There is convection in the refrigerated system: in the air inside the fridge, and in the cooling fluid. And the bit which turns fluid at a certain T into fluid at a lower T is a valve (the one at the bottom); the pump is there to move the cooling fluid around within the pipes, but not to make it transfer heat. And what moves the heat from the objects in the fridge to the pipe to the fluid, and from the fluid to the pipes outside to the air outside is interfacial contact.

Interestingly, I’d never heard the term “advection” until seeing this thread. I’ve always understood any heat transfer involving moving fluid to be “convection,” further subdivided into “buoyant convection” (for flows driven by density differences in the fluid) and “forced convection” (for flows driven by an externally applied force, e.g. a fan).

These usages are different from what I read in Incropera’s classic text, I think. Conduction is the purely diffusive mechanism. Advection is transport due to motion. Convection is the sum of conduction and advection, so in situations where there is no movement, convection equals conduction. The distinction between the temperature difference causing the fluid movement and some other mechanism causing the fluid movement is the difference between buoyant and forced advection.

As a chemical engineer, I have always heard it as either natural convection or forced convection.

Hmmm.

The buoyant / natural convection vs. forced convection distinction take some of the force out of my complaint about marketing speak. IOW, it’s really a “forced convection oven”.

IANA thermal engineer and most of my involvement in the more technical aspects of heat are related to meteorology. Where we’re concerned with wind interacting with terrain as the forcing mechanism of transport. Termed “advection” to distinguish from the buoyancy-driven “convection” mode of transport.

Once again proof that even careful technical terminology is no absolute defense against confusion since different disciplines refuse to cross-standardize their terms.

[boringprofessorvoice] Consider thawing a turkey in a bathtub

Convection is how the heat from the hot water at the tap spreads out to the rest of the water, and to the turkey.
Conduction is heat transfer from the bathtub to the turkey, where the turkey touches the tub.
Radiation is what happens when I drop this piece of sodium into the tub.:eek:
[/boring]

Seems like convection is a bit higher level than the other two, kind of hides the conduction at either boundary, and some thermodynamics, inside the equations. Also, conduction requires at least one solid and happens at the interface.

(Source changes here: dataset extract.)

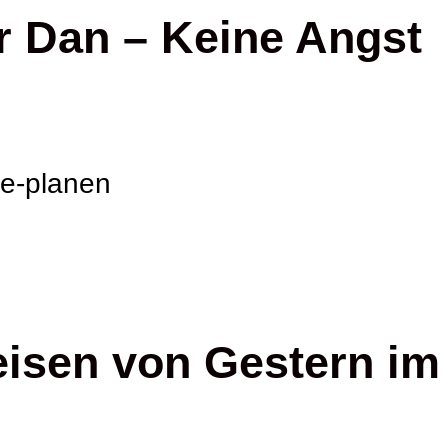
 Dan – Keine Angst
te-planen
eisen von Gestern im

Convection requires a liquid, either liquid between two solids or transfer inside the bulk liquid.

Under normal circumstances household, radiation would mostly be blackbody (heat), but if you had a chemical reaction that emitted photons it would also carry away heat. And this is where lasers start to get involved.

Oh, as far as terminology, weirdest one I’ve found is + (plus). Simple, well-defined meaning in normal life, but in software and in higher mathematics things get… messy,

I dunno, = is at least as complicated as +, though for different reasons.